Having walls is good, but having a textured floor is even better! Let’s see how I achieved the look of the floor.
The Basic Idea
To render the floor, we will again rely on raycasting, but the technique is quite different. The goal is to render a perspective grid that fills the lower half of the window. The horizon line is therefore at the midpoint.The idea is to render the floor before the walls; this way, parts of the floor that are not supposed to be seen will be covered by the rendering of the walls.
The difference with walls is that it is necessary to cast as many rays as there are pixels to achieve a textured floor, but by proceeding intelligently, we can limit the number of operations.
In the figure below, the gray isosceles trapezoid represents the part of the floor to be displayed. The scanlines are the segments parallel to the bases of the trapezoid. The small base corresponds to the bottom of the window, and the large base corresponds to the horizon line in the middle of the window.
A bit of geometry
In order to be as efficient as possible, we will work scanline by scanline because the rays on the same scanline all have the same distance perpendicular to the player.
Let \(j\) be the index of the scanline, where \(j\) ranges from \(1\) to \(\frac{h}{2}\), with \(1\) corresponding to the horizon line in the middle of the window, and \(\frac{h}{2}\) corresponding to the last line at the bottom of the screen (at the player’s feet). Let \(l_j\) be the perpendicular distance between the floor and the player. And let \(p_z\) be the height of the camera in the game (the player’s eye level). Remember, in the earlier part, we decided to center the walls in the middle of the screen, and since all these walls have a height of \(1\), we have \(p_z = 0.5\).
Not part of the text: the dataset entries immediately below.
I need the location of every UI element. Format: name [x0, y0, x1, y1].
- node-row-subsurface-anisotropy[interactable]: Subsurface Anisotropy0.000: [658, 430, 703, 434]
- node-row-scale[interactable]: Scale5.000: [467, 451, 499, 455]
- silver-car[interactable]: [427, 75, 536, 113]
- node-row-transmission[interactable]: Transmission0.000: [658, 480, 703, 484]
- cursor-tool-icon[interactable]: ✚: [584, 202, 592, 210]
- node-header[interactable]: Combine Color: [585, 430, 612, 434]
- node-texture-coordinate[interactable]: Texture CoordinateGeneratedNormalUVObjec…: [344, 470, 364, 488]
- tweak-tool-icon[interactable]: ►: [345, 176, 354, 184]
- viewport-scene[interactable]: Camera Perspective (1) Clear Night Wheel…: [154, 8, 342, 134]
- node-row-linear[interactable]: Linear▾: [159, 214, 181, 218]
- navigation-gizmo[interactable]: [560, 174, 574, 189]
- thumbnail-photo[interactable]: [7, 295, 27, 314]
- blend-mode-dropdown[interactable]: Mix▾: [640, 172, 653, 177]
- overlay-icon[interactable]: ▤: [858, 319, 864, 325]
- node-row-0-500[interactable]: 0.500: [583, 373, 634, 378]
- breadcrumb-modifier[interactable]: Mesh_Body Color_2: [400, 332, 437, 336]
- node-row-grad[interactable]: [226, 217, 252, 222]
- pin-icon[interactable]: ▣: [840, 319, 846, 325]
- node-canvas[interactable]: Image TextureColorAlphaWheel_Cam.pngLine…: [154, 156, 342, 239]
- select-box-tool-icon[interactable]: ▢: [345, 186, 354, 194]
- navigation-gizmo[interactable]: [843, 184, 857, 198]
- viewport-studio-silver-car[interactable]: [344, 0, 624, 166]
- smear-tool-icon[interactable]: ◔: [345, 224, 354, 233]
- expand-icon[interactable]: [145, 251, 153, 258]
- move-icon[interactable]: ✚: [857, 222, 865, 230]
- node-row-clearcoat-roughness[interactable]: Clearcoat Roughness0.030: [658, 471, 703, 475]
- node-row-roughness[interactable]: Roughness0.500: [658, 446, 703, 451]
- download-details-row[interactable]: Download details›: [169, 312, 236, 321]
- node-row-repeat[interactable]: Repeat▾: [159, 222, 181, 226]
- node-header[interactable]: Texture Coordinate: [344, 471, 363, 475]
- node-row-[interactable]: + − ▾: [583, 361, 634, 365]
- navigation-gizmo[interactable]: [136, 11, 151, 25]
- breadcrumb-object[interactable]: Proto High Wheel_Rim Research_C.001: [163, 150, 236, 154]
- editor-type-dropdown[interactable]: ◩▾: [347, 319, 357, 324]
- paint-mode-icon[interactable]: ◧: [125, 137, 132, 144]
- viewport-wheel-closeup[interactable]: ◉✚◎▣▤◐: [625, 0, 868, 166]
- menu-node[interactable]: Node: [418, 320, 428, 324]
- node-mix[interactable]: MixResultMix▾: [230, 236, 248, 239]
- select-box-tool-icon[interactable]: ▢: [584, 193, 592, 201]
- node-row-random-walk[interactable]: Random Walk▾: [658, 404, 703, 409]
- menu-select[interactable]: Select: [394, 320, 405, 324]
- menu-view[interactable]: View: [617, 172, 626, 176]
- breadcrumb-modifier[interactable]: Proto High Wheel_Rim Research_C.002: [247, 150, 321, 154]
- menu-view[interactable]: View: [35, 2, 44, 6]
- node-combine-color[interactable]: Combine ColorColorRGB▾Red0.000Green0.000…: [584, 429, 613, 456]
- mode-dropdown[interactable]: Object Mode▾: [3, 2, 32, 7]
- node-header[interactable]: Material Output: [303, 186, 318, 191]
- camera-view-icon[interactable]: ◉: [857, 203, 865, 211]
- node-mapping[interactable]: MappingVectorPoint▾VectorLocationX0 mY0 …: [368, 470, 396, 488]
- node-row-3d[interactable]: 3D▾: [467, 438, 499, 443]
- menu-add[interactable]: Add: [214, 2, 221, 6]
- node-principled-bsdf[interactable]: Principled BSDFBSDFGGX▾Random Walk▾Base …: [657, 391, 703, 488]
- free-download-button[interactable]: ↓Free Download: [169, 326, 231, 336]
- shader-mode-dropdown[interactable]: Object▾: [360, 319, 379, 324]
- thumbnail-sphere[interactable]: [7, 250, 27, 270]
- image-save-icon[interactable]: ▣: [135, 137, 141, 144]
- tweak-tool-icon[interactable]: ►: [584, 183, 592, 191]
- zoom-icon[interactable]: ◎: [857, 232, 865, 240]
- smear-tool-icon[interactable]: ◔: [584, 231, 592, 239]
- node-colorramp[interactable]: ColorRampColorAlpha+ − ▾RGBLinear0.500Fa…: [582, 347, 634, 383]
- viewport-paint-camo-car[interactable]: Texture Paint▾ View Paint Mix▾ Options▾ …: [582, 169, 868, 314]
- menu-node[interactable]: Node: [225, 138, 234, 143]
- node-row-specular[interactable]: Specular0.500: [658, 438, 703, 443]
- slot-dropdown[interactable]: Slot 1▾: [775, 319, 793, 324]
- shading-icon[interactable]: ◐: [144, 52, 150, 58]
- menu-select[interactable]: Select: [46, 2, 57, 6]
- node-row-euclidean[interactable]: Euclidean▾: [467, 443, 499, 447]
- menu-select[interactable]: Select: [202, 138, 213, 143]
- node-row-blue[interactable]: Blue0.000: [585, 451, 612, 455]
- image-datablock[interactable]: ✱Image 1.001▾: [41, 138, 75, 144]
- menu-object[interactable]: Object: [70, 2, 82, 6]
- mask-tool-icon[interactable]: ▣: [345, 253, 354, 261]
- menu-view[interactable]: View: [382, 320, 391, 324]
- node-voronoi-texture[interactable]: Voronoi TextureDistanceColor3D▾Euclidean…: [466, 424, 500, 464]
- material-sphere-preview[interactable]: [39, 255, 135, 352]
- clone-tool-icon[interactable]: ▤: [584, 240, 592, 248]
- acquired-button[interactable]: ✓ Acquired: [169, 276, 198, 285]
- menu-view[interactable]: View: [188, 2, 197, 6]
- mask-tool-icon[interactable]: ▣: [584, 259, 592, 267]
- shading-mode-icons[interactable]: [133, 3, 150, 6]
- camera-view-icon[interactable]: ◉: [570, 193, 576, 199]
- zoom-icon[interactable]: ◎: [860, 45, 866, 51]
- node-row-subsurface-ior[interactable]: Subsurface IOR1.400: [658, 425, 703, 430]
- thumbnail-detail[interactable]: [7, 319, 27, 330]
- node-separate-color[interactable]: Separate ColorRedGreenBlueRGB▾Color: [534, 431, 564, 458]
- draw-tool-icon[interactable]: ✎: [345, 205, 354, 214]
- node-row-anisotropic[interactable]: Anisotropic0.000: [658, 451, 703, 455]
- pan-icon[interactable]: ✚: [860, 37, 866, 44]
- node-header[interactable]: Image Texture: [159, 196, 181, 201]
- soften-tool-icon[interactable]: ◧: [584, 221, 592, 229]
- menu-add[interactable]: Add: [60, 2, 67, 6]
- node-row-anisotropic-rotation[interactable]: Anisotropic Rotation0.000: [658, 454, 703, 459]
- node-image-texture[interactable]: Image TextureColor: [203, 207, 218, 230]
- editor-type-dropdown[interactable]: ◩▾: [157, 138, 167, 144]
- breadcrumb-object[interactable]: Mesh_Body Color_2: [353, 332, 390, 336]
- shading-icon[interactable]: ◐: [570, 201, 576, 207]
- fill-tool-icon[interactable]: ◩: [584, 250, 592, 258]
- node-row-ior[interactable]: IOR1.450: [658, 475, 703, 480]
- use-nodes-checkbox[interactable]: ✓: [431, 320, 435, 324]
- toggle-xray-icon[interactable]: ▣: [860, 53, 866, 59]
With a bit of geometry and using the same notations as in Part 1, we find that:
\[l_j = \frac{p_zw}{j2\|\vec{c}\|}\]Here, \(\frac{w}{2\|\vec{c}\|}\) represents the ratio between the pixel width of the window and the in-game width of the camera.
Since \(l_j\) is constant for all rays on a scanline \(j\), we first iterate over the scanlines (\(1\le j\le \frac{h}{2}\)), calculate \(l_j\), and then compute the coordinates of the rays sent for each pixel on that scanline. Let \(0\le i\le w\) be the pixel index in width. The vector of the ray of the scanline \(j\) on pixel \(i\) is:
\[\vec{r}_i^{(j)} = \vec{p} + l_j\left(\vec{d} + \left(\frac{2i}{w} - 1\right)\vec{c}\right)\]As a reminder, \(\vec{d}\) is the player’s direction vector in the game, and \(\vec{c}\) is the vector perpendicular to \(\vec{d}\) with a norm equal to half the width of the camera.
The grid
The vectors \(\vec{r}_i^{(j)}\) represent the in-game coordinates of the point on the floor that should be rendered to the window at pixel \((i+\frac{h}{2},j)\). To create a checkerboard floor, we can simply consider the integer parts of the coordinates of this vector. We color the pixel black if the remainder of the division of the sum of the integer coordinates is equal to 1. If everything goes well, the bottom of the walls should align perfectly with the sides of the checkerboard squares!
Textured floor
Great, we’ve done the most challenging part! To texture the grid squares, we use the same technique as for the walls. We take the decimal parts of the coordinates of vectors \(\vec{r}_i^{(j)}\) and match them with the color of the pixel at the same relative coordinates on the texture.
The code
And the ceiling ?
Well, it’s exactly the same thing! We keep the same vectors \(\vec{r}_i^{(j)}\) but we must draw the scanlines from the middle of the screen upwards.
What about a sky ?
If you’re not a fan of the ceiling, you can always opt for a sky! The idea is to use a large tileable image that you’ll wrap around the scene. The portion of the image to display is calculated based on the player’s field of view.
Suppose we have an image that is \(N\) pixels wide for our sky. We can calculate that the width in pixels to display on the screen is:
\[N\frac{2\arctan(\|\vec{c}\|)}{2\pi};\]To determine where on the image to locate the area to display, you need to look at the player’s angle in the game, \(\theta\), and take the relative horizontal position on the image as:
\[N\frac{\theta}{2\pi} = N\frac{\arctan(d_y/d_x)}{2\pi}\]If the image isn’t wide enough, it’s possible to tile multiple images side by side. In the game, the landscape will repeat in multiple directions.